Manu Sporny:  Any questions on how to provide feedback or the 
  questions or type of input we're looking for? Does everyone feel 
  comfortable, if we get on a call with you one-on-one you can let 
  us know what you think directly?
Drummond Reed: Yes, this is great background.
Drummond Reed:  Absolutely, this is excellent background.
Manu Sporny:  David Singer, Ted?
Manu Sporny:  Karen?
Drummond Reed: I also like the idea of putting feedback and 
  thoughts in a Google doc.
David Singer: Good so far

Topic: The Interviews

Manu Sporny:  After listening to this, reading the minutes again 
  would you be able to provide some input?
Manu Sporny:  We're hoping to do interviews in the last two weeks 
  of January and we're hoping to get them finished as quickly as 
  possible so we can iterate and keep our rapid progress going.

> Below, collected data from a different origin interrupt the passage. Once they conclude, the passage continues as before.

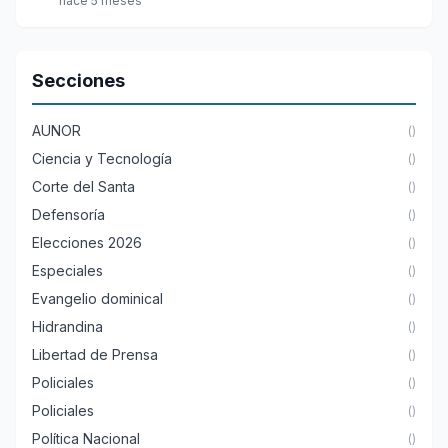
hace 5 meses
Secciones
AUNOR
()
Ciencia y Tecnología
()
Corte del Santa
()
Defensoría
()
Elecciones 2026
()
Especiales
()
Evangelio dominical
()
Hidrandina
()
Libertad de Prensa
()
Policiales
()
Policiales
()
Política Nacional
()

Manu Sporny:  Let me bring up the questionaire on your 
  availability
Manu Sporny: If you have been asked to do an interview - please 
  sign up for some times that work for you during the last two 
  weeks of January: http://goo.gl/forms/RY4f5h36Y5
Manu Sporny:  Please let us know what time works for you on that 
  form.
Manu Sporny:  When you let us know, it will be the same dial 
  number as now ... hopefully with any issues resolved.
Manu Sporny:  We're going to go through anything that's on your 
  mind, any concerns, etc.
Manu Sporny:  That's it as far as background and what the problem 
  statement and scope is and the key questions we're going to ask 
  you and the type of feedback expected.
Manu Sporny:  Any other questions from the people doing an 
  interview? Do you feel well-prepared?
Drummond Reed:  I certainly do.
Manu Sporny:  We're going to try and circle back around with Dick 
  Hardt and Brad Hill because they couldn't dial in.
David Singer: I am sure more questions will come up in internal 
  discussion, ...
Dick Hardt: I don't really know what I missed by not being on the 
  call.
Manu Sporny:  If there aren't any other questions please fill out 
  that form and let us know what time works for you. Thanks 
  everyone so much for your time, it's really appreciated.
Shane McCarron: Good briefing!  Thanks!
Manu Sporny: Apologies to those that had connectivity issues, 
  we'll try to figure out what happened.